A data contract is not a copy of table schema in a wiki page. It must put field meaning, counterexamples, quality rules, downstream usage, and release process into the engineering system. Otherwise, one of the most dangerous AI-product failures happens quietly: models, dashboards, and operational decisions all become confident on the same dirty data.

The Incident Started with a Good-Looking Success-Rate Dashboard
Suppose we have a tool-calling platform. A user asks a question, the system retrieves candidate tools, reranks them, and calls one of them. The tool might query flights, company records, documents, exchange rates, or an internal knowledge base. No real company or customer name is needed here. Treat it as a generic platform.
The core log table is tool_call_events. At first it looks like this:
| Field | Example | Original meaning |
|---|---|---|
event_id | evt_01H… | ID of one tool-call event |
trace_id | tr_9f2… | One user-request trace |
tool_name | company_lookup | Called tool |
provider | provider_a | Provider behind the tool |
request_valid | true | Whether platform parameter validation passed |
success | true | Whether the third-party tool returned business success |
provider_status | OK | Raw third-party status |
error_type | null | Failure attribution |
latency_ms | 842 | Time from third-party request to response |
created_at | 2026-06-15T09:12:03Z | Event time |
Originally, success=true had a narrow meaning: the platform actually sent a request to the third-party provider, the provider returned business success, and the result could be used by the user. Validation passing but provider timeout was not success. A cache hit with expired content was not success. Merely putting a task into a queue was not success.

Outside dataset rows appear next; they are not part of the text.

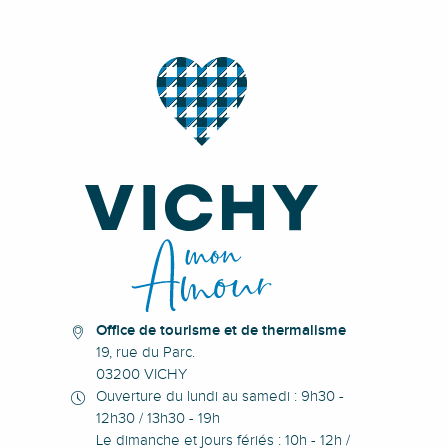
Office de tourisme et de thermalisme
19, rue du Parc.
03200 VICHY
Ouverture du lundi au samedi : 9h30 -
12h30 / 13h30 - 19h
Le dimanche et jours fériés : 10h - 12h /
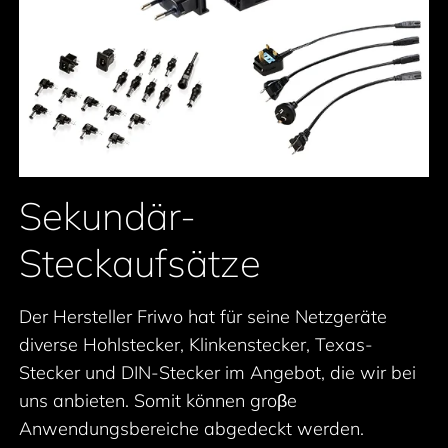
Sekundär-
Steckaufsätze
Der Hersteller Friwo hat für seine Netzgeräte
diverse Hohlstecker, Klinkenstecker, Texas-
Stecker und DIN-Stecker im Angebot, die wir bei
uns anbieten. Somit können groβe
Anwendungsbereiche abgedeckt werden.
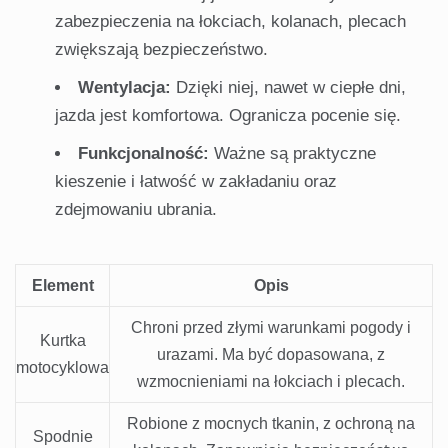
zabezpieczenia na łokciach, kolanach, plecach
zwiększają bezpieczeństwo.
Wentylacja:
Dzięki niej, nawet w ciepłe dni,
jazda jest komfortowa. Ogranicza pocenie się.
Funkcjonalność:
Ważne są praktyczne
kieszenie i łatwość w zakładaniu oraz
zdejmowaniu ubrania.
Element
Opis
Chroni przed złymi warunkami pogody i
Kurtka
urazami. Ma być dopasowana, z
motocyklowa
wzmocnieniami na łokciach i plecach.
Robione z mocnych tkanin, z ochroną na
Spodnie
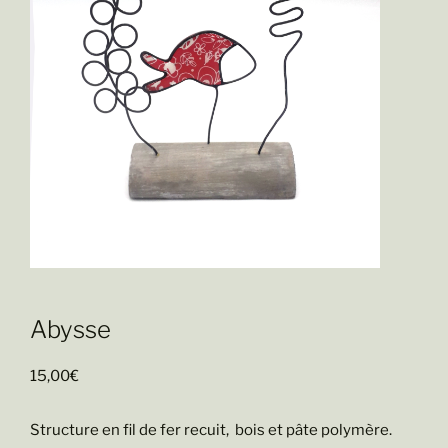
Abysse
15,00
€
Structure en fil de fer recuit, bois et pâte polymère.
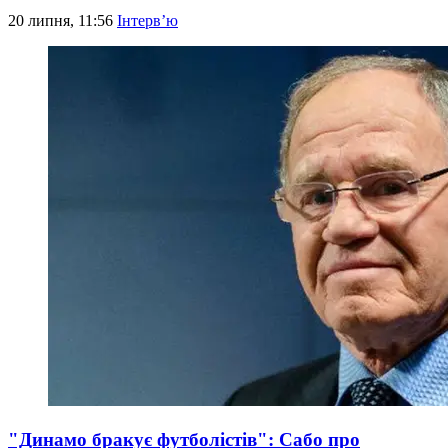
20 липня, 11:56
Інтерв’ю
"Динамо бракує футболістів": Сабо про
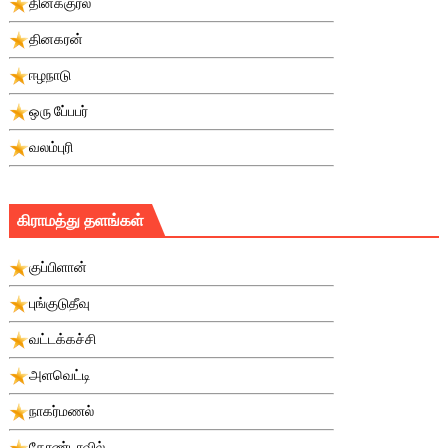
தினக்குரல்
தினகரன்
ஈழநாடு
ஒரு பே்பபர்
வலம்புரி
கிராமத்து தளங்கள்
குப்பிளான்
புங்குடுதீவு
வட்டக்கச்சி
அளவெட்டி
நாகர்மணல்
கோண்டாவில்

Then the product changed. To reduce red failure messages, the platform split tool calling into two stages: the frontend first showed “processing started,” and the backend waited asynchronously for the provider result. At the same time, the operations dashboard wanted to know whether a request was successfully accepted by the platform. An engineer saw the old success field and reused it:
Old logic: success = provider_status == "OK" && result_usable == true
New logic: success = request_valid == true
&& dispatch_state in ("queued", "sent", "completed")
The table schema did not change. success was still a boolean. Enums did not change. Old SQL did not fail. The dashboard even looked better: success rate rose from 82% to 96%. The problem is that what rose was not the real tool success rate. It was the platform acceptance rate.
More Than One Dashboard Broke
If this field served only one operations dashboard, the incident would be easier to find. The hard part is that AI-product logs often have many invisible downstream consumers.
In this platform, success is used by at least four systems:
| Downstream | Usage | Consequence after pollution |
|---|---|---|
| Operations dashboard | Tool-call success rate and provider health | Inflated success rate hides provider failures |
| Alert rules | Alert when success rate stays low | Alerts are delayed or never fire |
| Rerank training | Treat successful calls as positive samples | Third-party failures, empty results, and timeouts enter positives |
| Evaluation sampling | Sample failure calls as boundary cases | Failure samples shrink and eval set becomes too clean |
Rerank pollution is especially subtle. Training does not fail just because labels are dirty. The model simply learns the wrong thing over time. Suppose a tool often times out for “company registration lookup.” It should become a negative case. Now, because the request was valid and the job was dispatched, these calls are labeled success=true. The model learns the wrong signal: this tool seems good for these queries.
Weeks later, online ranking gets worse. Users do not see “system error.” They see strange tool choices. A document-search question is routed to an external tool that often returns empty results. A provider has become unstable, yet rerank still puts it near the top. In meetings, people first suspect the model, prompts, training parameters, or retrieval strategy. Few people first suspect that the semantics of one boolean field changed.
That is why AI data incidents are hard to debug. The field did not disappear. The pipeline did not fail. All systems are running normally. They are just running on the wrong definition.
The Field Name Was Already Dangerous
success is a dangerous field name. It sounds like a conclusion, but does not say who succeeded, at which layer, and for whom.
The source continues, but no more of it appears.